Never chase a toy into the road

Your children should always ask for help if a toy, or a pet, finds its way into the road. They should not pursue these on their own. Even if something winds up in a neighbor’s yard, your children should still get you and ask you to retrieve the item.

Swing sets should only be used as intended

If you have a swing set, monkey bars, or other recreational equipment in your yard, tell your children that they cannot use it any other way than how it’s intended to be used. That means no climbing up a slide, or hanging from the swing chains. Using play sets in an unconventional way can lead to injuries.

Kids shouldn’t accept treats from strangers

Instruct your children never to accept treats from strangers. If someone approaches them and offers them a popsicle, lemonade, or anything intriguing, they should politely turn it down, and go inside to find you immediately so you can assess the situation.

Notify you of strange activity

In general, teach your children to tell you if any stranger spoke to them. Kids aren’t great at identifying strange behavior, but if they relay something to you, you can know to be on the lookout for a person who is approaching children. If anyone ever asks your child personal questions, invites them into their car, or tries to give them food or a drink, your child should notify you immediately.

No unlocking the gate for strangers

If a locked gate protects your yard, instruct your children never to unlock it for a stranger. If someone approaches asking them to open the gate, they should go inside and get you.

Children shouldn’t tamper with security devices

You may have security cameras, decoys, wiring, and other items related to your security system on your lawn and around your property.
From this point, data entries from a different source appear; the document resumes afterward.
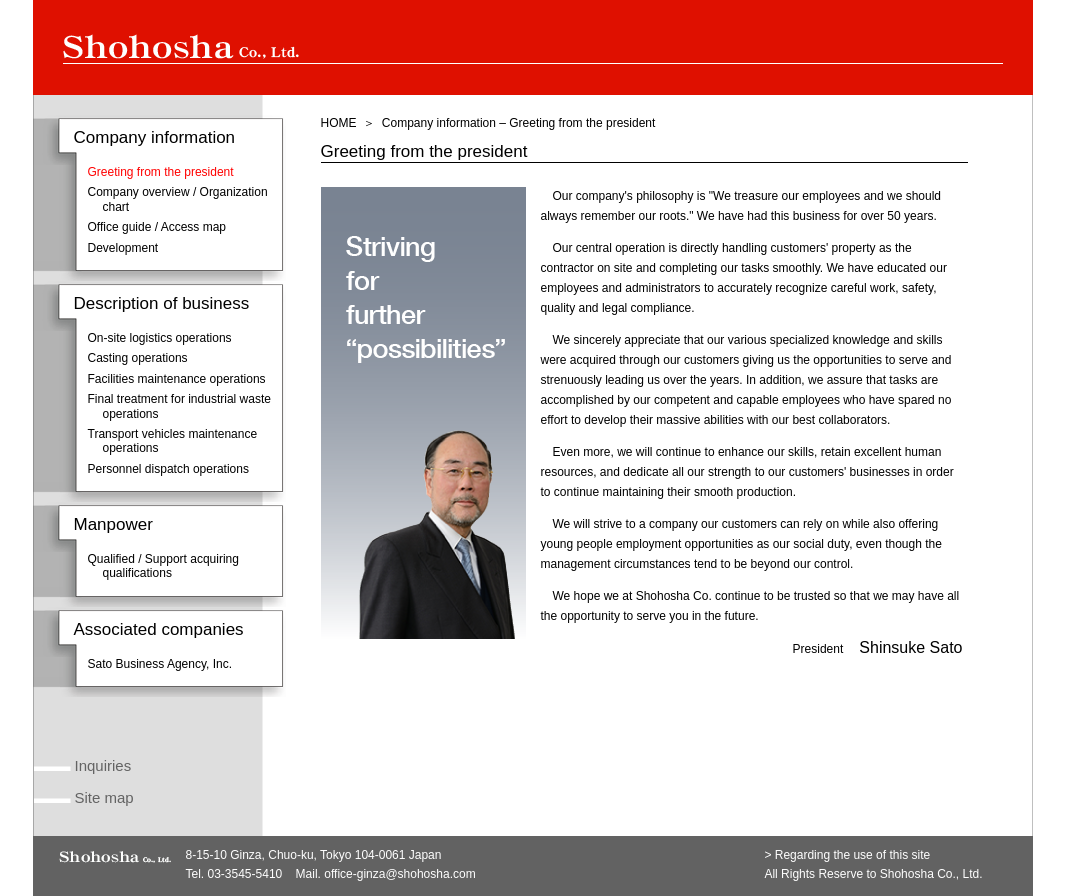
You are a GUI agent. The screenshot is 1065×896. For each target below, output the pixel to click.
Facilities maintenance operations (177, 379)
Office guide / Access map (157, 227)
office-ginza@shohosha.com (399, 874)
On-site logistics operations (160, 338)
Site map (104, 797)
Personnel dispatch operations (168, 469)
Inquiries (103, 765)
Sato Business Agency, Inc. (160, 664)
Make sure children know never to tamper with these. If possible, enclose them in a casing or move them higher up so children cannot reach them.

Lawn equipment isn’t a toy

If you keep lawn equipment around, tell your children that that isn’t a toy. If possible, lock lawn equipment—and other items that could be hazardous like gardening chemicals—inside a shed.

They should always stay within view

If your children cannot see you, then you probably cannot see them. So tell them that they should always play in an area from which they can keep an eye on you. If they can’t spot you, they need to return closer to the house.

It’s wonderful to let your kids enjoy fresh air in the summer, just remember that your yard isn’t nearly as guarded as the inside of your home, so you need to keep a closer eye on children playing outdoors.